■ **Your goal**
Reproduce the records precisely. Omit every picture.

■ **Information supplied**
_ _ _
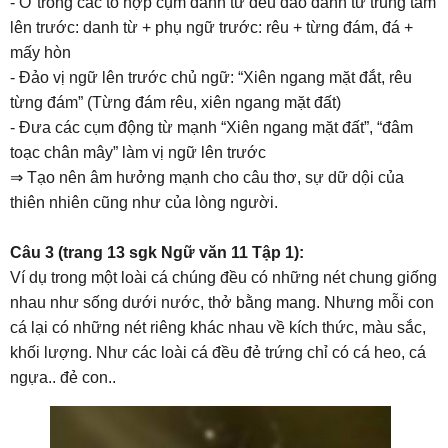
- Ở trong các tổ hợp cụm danh từ đều đảo danh từ trung tâm
lên trước: danh từ + phụ ngữ trước: rêu + từng đám, đá +
mấy hòn
- Đảo vị ngữ lên trước chủ ngữ: “Xiên ngang mặt đắt, rêu
từng đám” (Từng đám rêu, xiên ngang mặt đất)
- Đưa các cụm động từ mạnh “Xiên ngang mặt đất”, “đâm
toạc chân mây” làm vị ngữ lên trước
⇒ Tạo nên âm hưởng mạnh cho câu thơ, sự dữ dội của
thiên nhiên cũng như của lòng người.
Câu 3 (trang 13 sgk Ngữ văn 11 Tập 1):
Ví dụ trong một loài cá chúng đều có những nét chung giống
nhau như sống dưới nước, thở bằng mang. Nhưng mỗi con
cá lại có những nét riêng khác nhau về kích thức, màu sắc,
khối lượng. Như các loài cá đều đẻ trứng chỉ có cá heo, cá
ngựa.. đẻ con..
_ _ _
■ **Result of this task**
- Ở trong các tổ hợp cụm danh từ đều đảo danh từ trung tâm
lên trước: danh từ + phụ ngữ trước: rêu + từng đám, đá +
mấy hòn
- Đảo vị ngữ lên trước chủ ngữ: “Xiên ngang mặt đắt, rêu
từng đám” (Từng đám rêu, xiên ngang mặt đất)
- Đưa các cụm động từ mạnh “Xiên ngang mặt đất”, “đâm
toạc chân mây” làm vị ngữ lên trước
⇒ Tạo nên âm hưởng mạnh cho câu thơ, sự dữ dội của
thiên nhiên cũng như của lòng người.
Câu 3 (trang 13 sgk Ngữ văn 11 Tập 1):
Ví dụ trong một loài cá chúng đều có những nét chung giống
nhau như sống dưới nước, thở bằng mang. Nhưng mỗi con
cá lại có những nét riêng khác nhau về kích thức, màu sắc,
khối lượng. Như các loài cá đều đẻ trứng chỉ có cá heo, cá
ngựa.. đẻ con..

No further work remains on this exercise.